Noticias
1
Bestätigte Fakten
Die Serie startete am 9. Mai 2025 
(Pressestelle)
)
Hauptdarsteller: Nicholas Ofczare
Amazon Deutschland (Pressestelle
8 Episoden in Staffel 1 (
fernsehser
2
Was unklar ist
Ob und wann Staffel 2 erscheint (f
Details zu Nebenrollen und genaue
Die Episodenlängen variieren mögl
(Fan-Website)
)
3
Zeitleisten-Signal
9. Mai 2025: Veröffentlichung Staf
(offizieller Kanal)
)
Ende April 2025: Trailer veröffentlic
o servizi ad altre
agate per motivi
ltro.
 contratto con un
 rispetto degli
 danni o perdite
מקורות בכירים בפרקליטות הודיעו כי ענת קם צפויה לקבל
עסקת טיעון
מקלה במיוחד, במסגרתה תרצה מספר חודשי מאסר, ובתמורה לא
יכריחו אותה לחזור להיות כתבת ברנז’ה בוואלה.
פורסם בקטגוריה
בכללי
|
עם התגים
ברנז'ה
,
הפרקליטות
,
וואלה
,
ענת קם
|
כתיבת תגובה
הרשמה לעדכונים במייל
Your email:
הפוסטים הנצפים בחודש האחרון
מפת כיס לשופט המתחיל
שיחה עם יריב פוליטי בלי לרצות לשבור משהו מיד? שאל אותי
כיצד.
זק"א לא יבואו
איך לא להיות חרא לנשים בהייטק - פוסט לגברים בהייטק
■ ■ ■ ■ ■
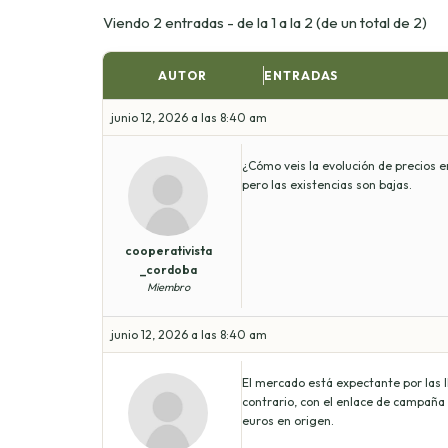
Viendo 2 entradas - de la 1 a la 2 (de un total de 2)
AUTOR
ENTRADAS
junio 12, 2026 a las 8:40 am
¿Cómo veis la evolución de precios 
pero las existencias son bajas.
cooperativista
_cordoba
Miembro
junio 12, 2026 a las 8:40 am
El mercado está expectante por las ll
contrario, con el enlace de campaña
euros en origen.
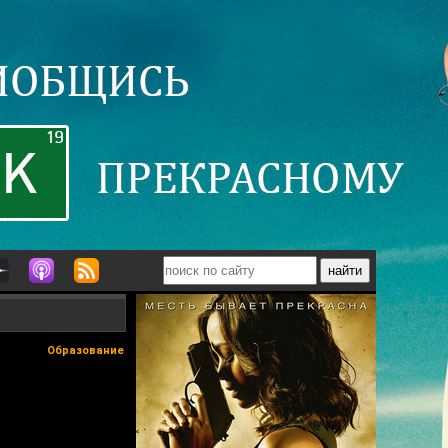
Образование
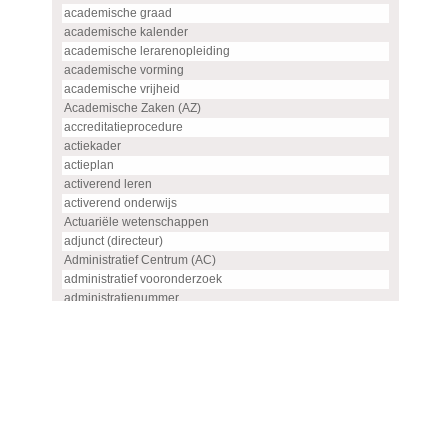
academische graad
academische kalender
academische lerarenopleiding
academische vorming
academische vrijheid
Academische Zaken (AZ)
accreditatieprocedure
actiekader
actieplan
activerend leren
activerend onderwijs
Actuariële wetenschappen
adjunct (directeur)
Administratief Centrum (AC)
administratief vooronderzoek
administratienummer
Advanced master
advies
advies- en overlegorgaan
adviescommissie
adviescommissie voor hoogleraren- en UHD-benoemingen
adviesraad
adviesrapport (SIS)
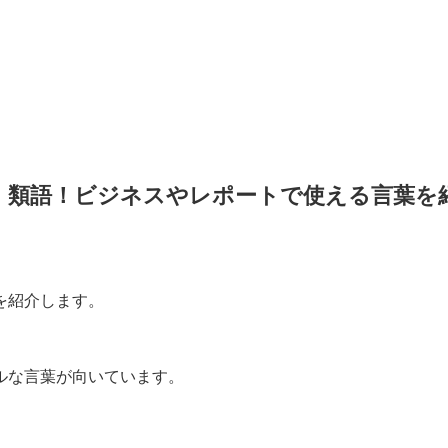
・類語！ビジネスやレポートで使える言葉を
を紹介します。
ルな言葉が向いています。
■ ■ ■ ■ ■
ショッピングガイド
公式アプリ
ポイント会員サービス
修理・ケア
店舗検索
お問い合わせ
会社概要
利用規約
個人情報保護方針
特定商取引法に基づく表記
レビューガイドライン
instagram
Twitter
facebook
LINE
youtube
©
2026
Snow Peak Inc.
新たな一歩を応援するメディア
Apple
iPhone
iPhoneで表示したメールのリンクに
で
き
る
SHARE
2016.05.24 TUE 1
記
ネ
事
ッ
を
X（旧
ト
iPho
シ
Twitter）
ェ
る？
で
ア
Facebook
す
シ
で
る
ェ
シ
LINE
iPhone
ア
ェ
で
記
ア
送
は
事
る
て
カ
■ ■ ■ ■ ■
== What is being asked ==
Produce only the lines from the line containing "(offizieller Kanal)" through the line containing "מקלה במיוחד, במסגרתה", inclusive of both, exactly as they stand in the entries above.

== Your response ==
(offizieller Kanal)
)
Ende April 2025: Trailer veröffentlic
o servizi ad altre
agate per motivi
ltro.
 contratto con un
 rispetto degli
 danni o perdite
מקורות בכירים בפרקליטות הודיעו כי ענת קם צפויה לקבל
עסקת טיעון
מקלה במיוחד, במסגרתה תרצה מספר חודשי מאסר, ובתמורה לא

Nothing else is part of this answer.